I have read all of the pros on the Anderson Bait farms website and seen all of the photos. They claim to be the original breeder and patent hold for the Black Salty so I would expect rave reviews from them.
But what about the real world. What are the cons? What have the fishermen got to say about them.
One of the 2coolers on the board and I have had some thoughts about using the XL size as striper live bait during the dog days of summer when gizzard shad are so hard to come by and so fragile to keep healthy.
Has any one had any experience keeping the salties for several days during hot weather.
If so how and what did you use as a bait tank or live well.
Oakhurst Bait Company does not carry them (Or didn't a few months ago)
They said price and the lack of demand did not warrant the effort.
So if you have knowledge or just want to pitch in two cents let me hear it.


----------



## Shrimptail_Hunter (Dec 20, 2008)

A thick walled cooler in a cool ventilated area with aquarium pump will hold them for a week.
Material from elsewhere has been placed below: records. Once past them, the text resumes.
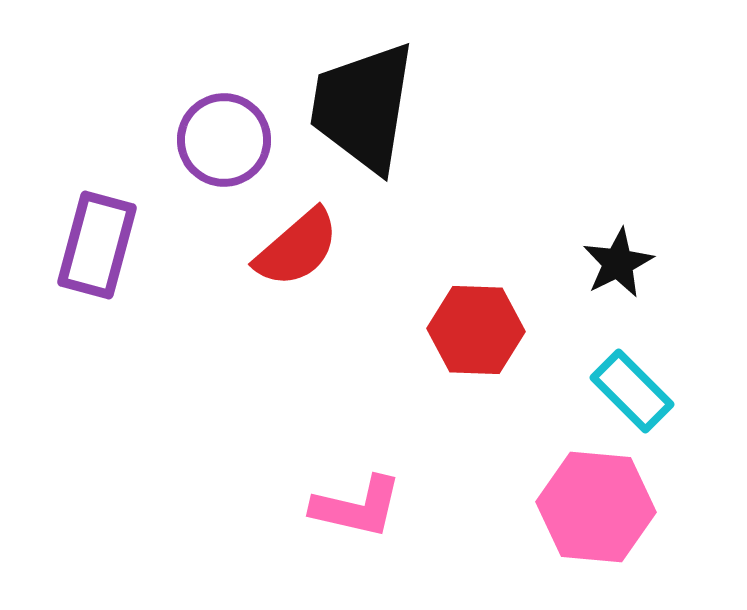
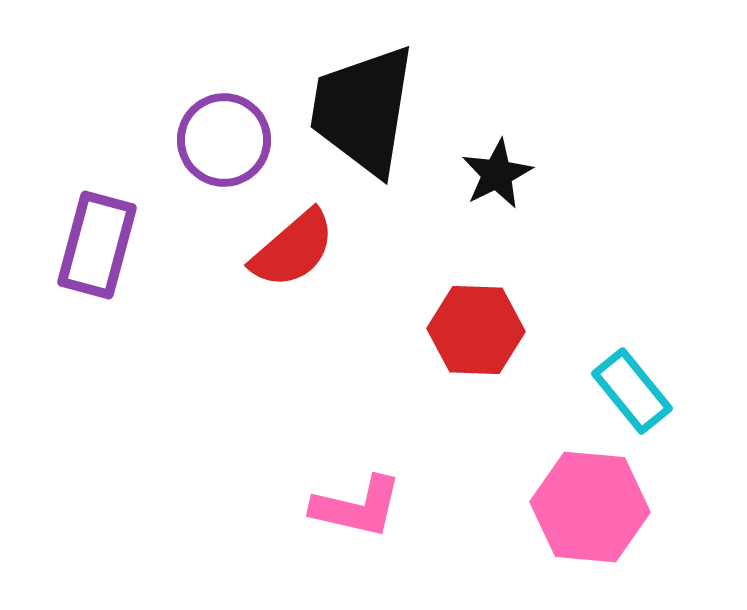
black trapezoid: moved 3 px down
red semicircle: moved 4 px left, 1 px down
black star: moved 121 px left, 89 px up
cyan rectangle: rotated 6 degrees clockwise
pink hexagon: moved 6 px left
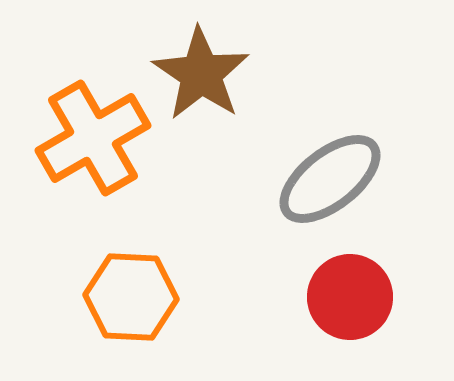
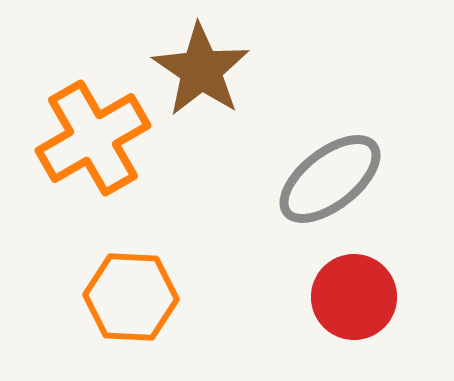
brown star: moved 4 px up
red circle: moved 4 px right
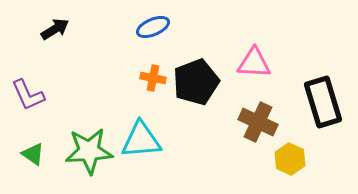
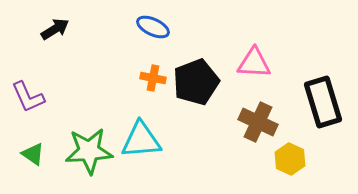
blue ellipse: rotated 48 degrees clockwise
purple L-shape: moved 2 px down
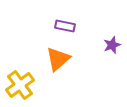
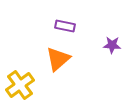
purple star: rotated 24 degrees clockwise
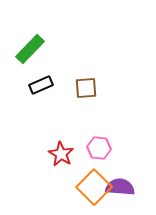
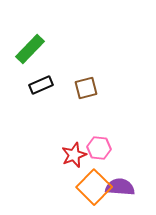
brown square: rotated 10 degrees counterclockwise
red star: moved 13 px right, 1 px down; rotated 20 degrees clockwise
Let the water cool before putting them in the cooler.... 

The lower the water temp the more o2 gets absorbed when running the pumps in turn makes the fish healthier...

I use the marine white igloo and drill holes in the back up by the lid so I can run aerator hoses through with out having to have the lid up to disturb the temperature of the water.


----------



## skipjack express (May 11, 2010)

I have a 5'
Round stock tank in the barn with an aquarium pump there are still a few from October in there now fixin to order 10# of the large extremely tough to get live bait on canyon lake they work great at amistad for stripers


----------



## Sunbeam (Feb 24, 2009)

That is what I want to hear. Thanks Skipjack.


----------



## Meadowlark (Jul 19, 2008)

That's pretty impressive survivability there Skipjack....got some on order to check them out myself.

But some of my friends that live bait fish other Texas lakes for stripers don't think too highly of them as striper bait...but nothing like finding out for yourself.


----------